BACKGROUND: Airway suctioning in mechanically ventilated patients is required to maintain airway patency. Closed suction catheters (CSCs) minimize lung volume loss during suctioning but require cleaning post-suction. Despite their widespread use, there is no published evidence examining lung volumes during CSC cleaning. The study objectives were to quantify lung volume changes during CSC cleaning and to determine whether these changes were preventable using a CSC with a valve in situ between the airway and catheter cleaning chamber.
METHODS: This prospective randomized crossover study was conducted in a metropolitan tertiary ICU. Ten patients mechanically ventilated via volume-controlled synchronized intermittent mandatory ventilation (SIMV-VC) and requiring manual hyperinflation (MHI) were included in this study. CSC cleaning was performed using 2 different brands of CSC (one with a valve [Ballard Trach Care 72, Kimberly-Clark, Roswell, Georgia] and one without [Portex Steri-Cath DL, Smiths Medical, Dublin, Ohio]). The maneuvers were performed during both SIMV-VC and MHI. Lung volume change was measured via impedance change using electrical impedance tomography. A mixed model was used to compare the estimated means.

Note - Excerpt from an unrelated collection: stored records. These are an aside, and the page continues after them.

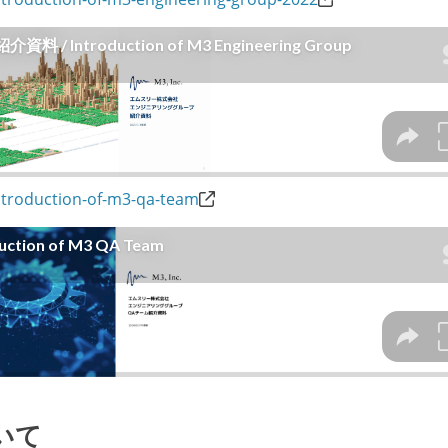
ntroduction-of-m3-qa-team
いて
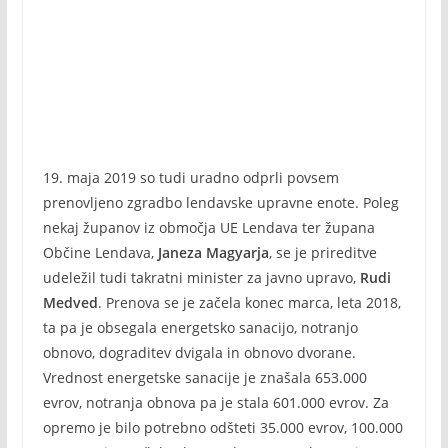
19. maja 2019 so tudi uradno odprli povsem
prenovljeno zgradbo lendavske upravne enote. Poleg
nekaj županov iz območja UE Lendava ter župana
Občine Lendava,
Janeza Magyarja
, se je prireditve
udeležil tudi takratni minister za javno upravo,
Rudi
Medved
. Prenova se je začela konec marca, leta 2018,
ta pa je obsegala energetsko sanacijo, notranjo
obnovo, dograditev dvigala in obnovo dvorane.
Vrednost energetske sanacije je znašala 653.000
evrov, notranja obnova pa je stala 601.000 evrov. Za
opremo je bilo potrebno odšteti 35.000 evrov, 100.000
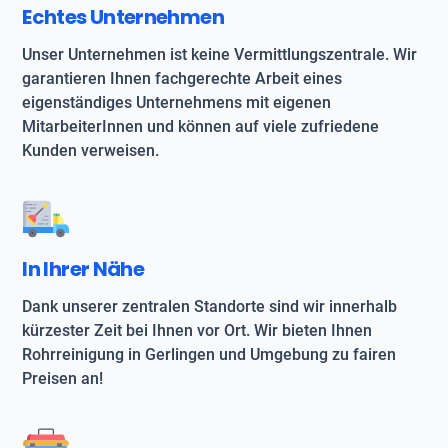
Echtes Unternehmen
Unser Unternehmen ist keine Vermittlungszentrale. Wir
garantieren Ihnen fachgerechte Arbeit eines
eigenständiges Unternehmens mit eigenen
MitarbeiterInnen und können auf viele zufriedene
Kunden verweisen.
In Ihrer Nähe
Dank unserer zentralen Standorte sind wir innerhalb
kürzester Zeit bei Ihnen vor Ort. Wir bieten Ihnen
Rohrreinigung in Gerlingen und Umgebung zu fairen
Preisen an!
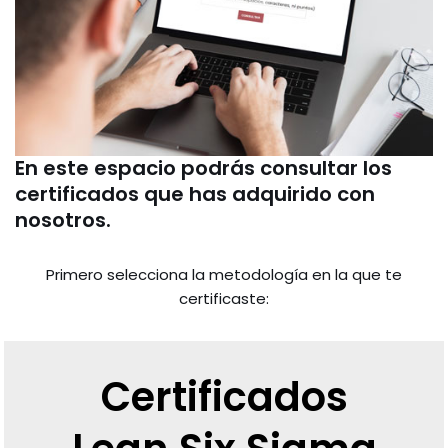
En este espacio podrás consultar los
certificados que has adquirido con
nosotros.
Primero selecciona la metodología en la que te
certificaste:
Certificados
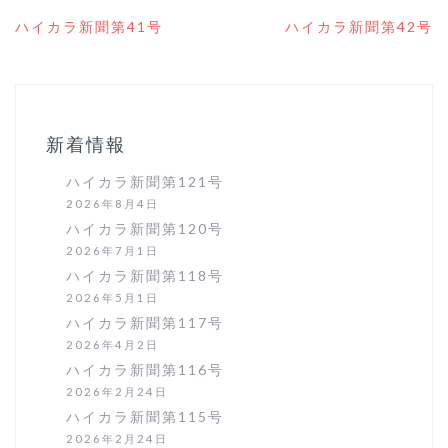
投
ハイカラ新聞第41号
ハイカラ新聞第42号
稿
ナ
ビ
ゲ
ー
シ
新着情報
ョ
ン
ハイカラ新聞第121号
2026年8月4日
ハイカラ新聞第120号
2026年7月1日
ハイカラ新聞第118号
2026年5月1日
ハイカラ新聞第117号
2026年4月2日
ハイカラ新聞第116号
2026年2月24日
ハイカラ新聞第115号
2026年2月24日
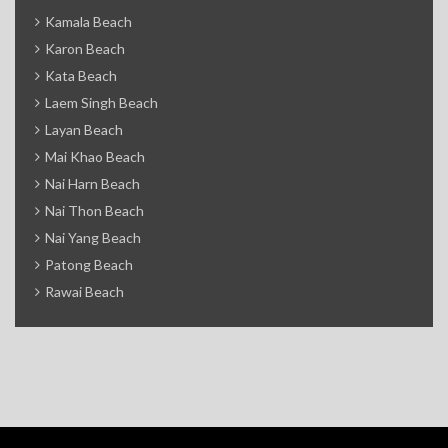
Kamala Beach
Karon Beach
Kata Beach
Laem Singh Beach
Layan Beach
Mai Khao Beach
Nai Harn Beach
Nai Thon Beach
Nai Yang Beach
Patong Beach
Rawai Beach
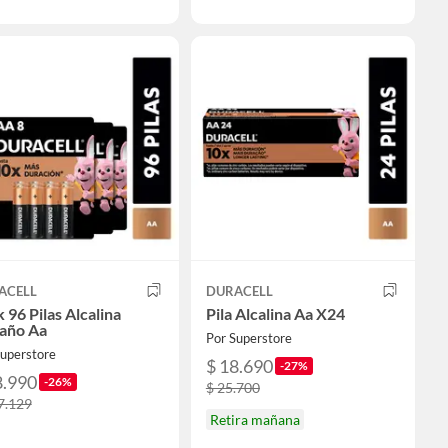
ACELL
DURACELL
 96 Pilas Alcalina
Pila Alcalina Aa X24
año Aa
Por Superstore
Superstore
$ 18.690
-27%
8.990
-26%
$ 25.700
7.129
Retira mañana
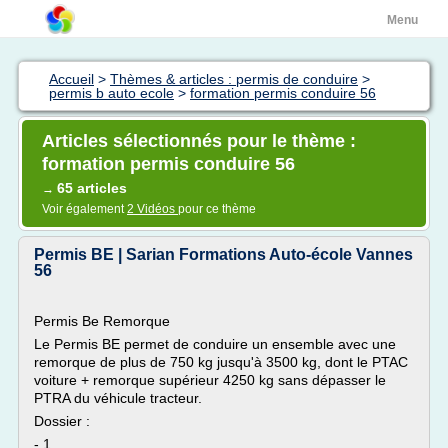
Menu
Accueil
>
Thèmes & articles : permis de conduire
>
permis b auto ecole
>
formation permis conduire 56
Articles sélectionnés pour le thème :
formation permis conduire 56
65 articles
→
Voir également
2 Vidéos
pour ce thème
Permis BE | Sarian Formations Auto-école Vannes
56
Permis Be Remorque
Le Permis BE permet de conduire un ensemble avec une
remorque de plus de 750 kg jusqu'à 3500 kg, dont le PTAC
voiture + remorque supérieur 4250 kg sans dépasser le
PTRA du véhicule tracteur.
Dossier :
- 1...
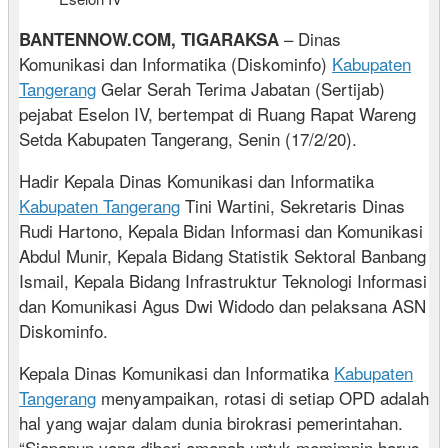
– Dinas
BANTENNOW.COM, TIGARAKSA
Komunikasi dan Informatika (Diskominfo)
Kabupaten
Tangerang
Gelar Serah Terima Jabatan (Sertijab)
pejabat Eselon IV, bertempat di Ruang Rapat Wareng
Setda Kabupaten Tangerang, Senin (17/2/20).
Hadir Kepala Dinas Komunikasi dan Informatika
Kabupaten Tangerang
Tini Wartini, Sekretaris Dinas
Rudi Hartono, Kepala Bidan Informasi dan Komunikasi
Abdul Munir, Kepala Bidang Statistik Sektoral Banbang
Ismail, Kepala Bidang Infrastruktur Teknologi Informasi
dan Komunikasi Agus Dwi Widodo dan pelaksana ASN
Diskominfo.
Kepala Dinas Komunikasi dan Informatika
Kabupaten
Tangerang
menyampaikan, rotasi di setiap OPD adalah
hal yang wajar dalam dunia birokrasi pemerintahan.
“Siapapun yang diberi amanah untuk memimpin harus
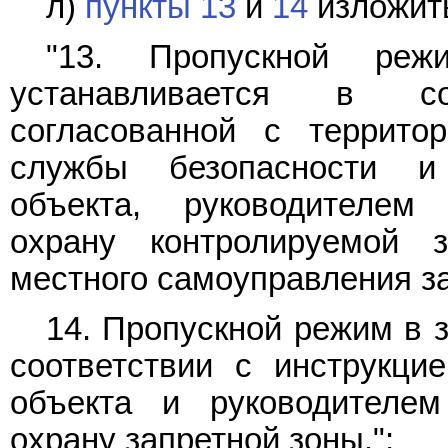
л)
пункты 13
и
14
изложить
"13. Пропускной реж
устанавливается в со
согласованной с террито
службы безопасности и
объекта, руководителем
охрану контролируемой 
местного самоуправления з
14. Пропускной режим в 
соответствии с инструкци
объекта и руководителем
охрану запретной зоны.";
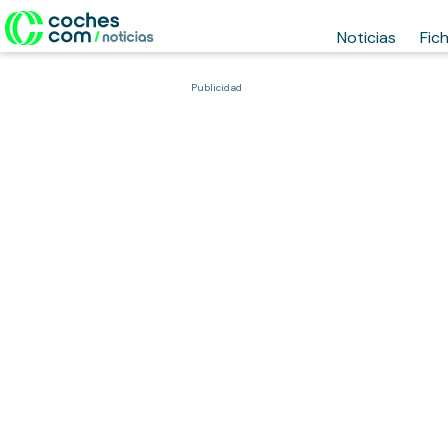
Noticias
Fic
Publicidad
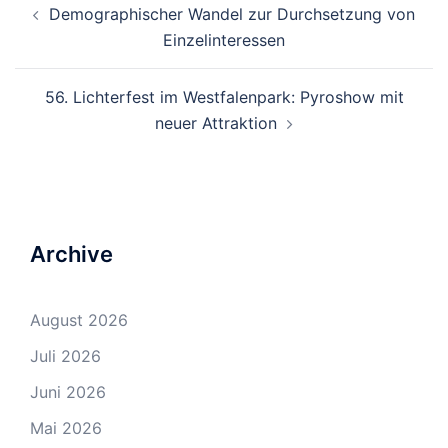
Demographischer Wandel zur Durchsetzung von
Navigation
Einzelinteressen
56. Lichterfest im Westfalenpark: Pyroshow mit
neuer Attraktion
Archive
August 2026
Juli 2026
Juni 2026
Mai 2026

RESULTS: During cleaning of the valveless CSC, significant decreases in lung impedance occurred during MHI (−2563 impedance units, 95% CI 2213–2913, P < .001), and significant increases in lung impedance occurred during SIMV (762 impedance units, 95% CI 452–1072, P < .001). In contrast, cleaning of the CSC with a valve in situ resulted in non-significant lung volume changes and maintenance of normal ventilation during MHI and SIMV-VC, respectively (188 impedance units, 95% CI −136 to 511, P = .22; and 22 impedance units, 95% CI −342 to 299, P = .89).
CONCLUSIONS: When there is no valve between the airway and suction catheter, cleaning of the CSC results in significant derangements in lung volume. Therefore, the presence of such a valve should be considered essential in preserving lung volumes and uninterrupted ventilation in mechanically ventilated patients.